While reducing energy costs may not seem significant when compared to multimillion dollar road projects or expensive software purchases, it is important to remember that the savings it produces continue to add up hour over hour, year after year. Take our earlier examples and add them up: Replacing 100 workstations with thin clients and LCD’s, used 8 hours a day, and implementing smart energy management practices would save roughly $11,600/year in energy costs alone, not including reduced cooling costs. That’s 5155 gallons of gas (at $2.25 a gallon) for the Police Department, two movie nights at the park for your citizens, or 290 boxes (at $40 a box) of printer paper!

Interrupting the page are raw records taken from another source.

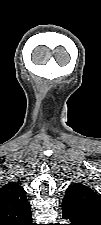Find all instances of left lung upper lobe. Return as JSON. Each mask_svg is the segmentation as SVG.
<instances>
[{"label":"left lung upper lobe","mask_w":101,"mask_h":225,"mask_svg":"<svg viewBox=\"0 0 101 225\" xmlns=\"http://www.w3.org/2000/svg\"><path fill=\"white\" fill-rule=\"evenodd\" d=\"M62 209L65 213L101 222V200L92 189L82 184L67 188Z\"/></svg>","instance_id":"left-lung-upper-lobe-1"}]
</instances>
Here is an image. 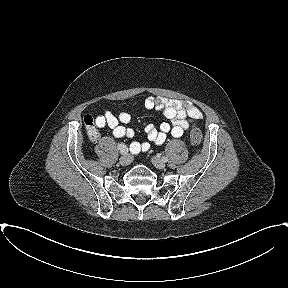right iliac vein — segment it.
I'll return each instance as SVG.
<instances>
[{"instance_id":"63e3f726","label":"right iliac vein","mask_w":288,"mask_h":288,"mask_svg":"<svg viewBox=\"0 0 288 288\" xmlns=\"http://www.w3.org/2000/svg\"><path fill=\"white\" fill-rule=\"evenodd\" d=\"M132 162V157L130 156V154L125 153L123 154L120 158H119V163L122 166H127Z\"/></svg>"}]
</instances>
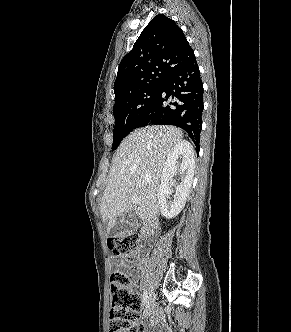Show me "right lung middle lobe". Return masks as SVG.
<instances>
[{"label": "right lung middle lobe", "mask_w": 291, "mask_h": 332, "mask_svg": "<svg viewBox=\"0 0 291 332\" xmlns=\"http://www.w3.org/2000/svg\"><path fill=\"white\" fill-rule=\"evenodd\" d=\"M162 83L163 82L153 83L115 100L113 107V115L115 118L113 150L118 147L124 137L137 127L143 113L159 93Z\"/></svg>", "instance_id": "obj_1"}]
</instances>
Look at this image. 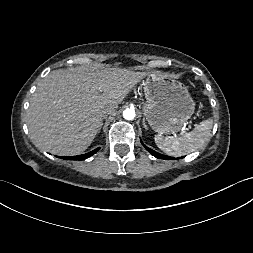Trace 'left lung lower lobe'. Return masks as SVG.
<instances>
[{"label": "left lung lower lobe", "instance_id": "1", "mask_svg": "<svg viewBox=\"0 0 253 253\" xmlns=\"http://www.w3.org/2000/svg\"><path fill=\"white\" fill-rule=\"evenodd\" d=\"M146 148L147 151H149L153 156H155L156 158H159V159H167V160H171V159H174L173 157H170V156H165V155H161L159 153H157L156 151L152 150V149H149L148 147L144 146Z\"/></svg>", "mask_w": 253, "mask_h": 253}]
</instances>
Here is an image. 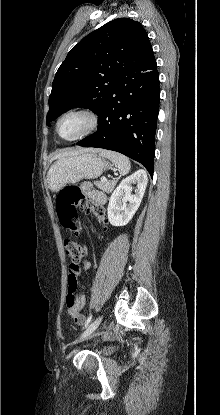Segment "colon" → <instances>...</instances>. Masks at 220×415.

In many cases an energy conservation project can pay for itself after only a few years of operation, especially where a virtualization project eliminates a number of servers from the environment. When factoring how much energy is being saved by such projects, remember to include reduced cooling, maintenance, and time savings costs along with the direct energy consumption savings into the overall equation. With increased public awareness of energy consumption, implementing such projects will also give your municipality a great story to tell citizens about how their tax dollars are being better used to provide needed services instead of paying wasteful energy bills.

[1] All figures based on US average price of $.08 per kilowatt hour. To adjust for local energy prices, use this equation taken from MAXIMUMpcguides.com: A watts / 1000 = B kilowatts * 24 (hours per day) = D kWh * $.XX (your electricity cost rate per kWh) = E (cost per day) * 365 = F (cost per year).

License: Please feel free to copy, reuse, and print this article so long as you attribute it to Sophicity.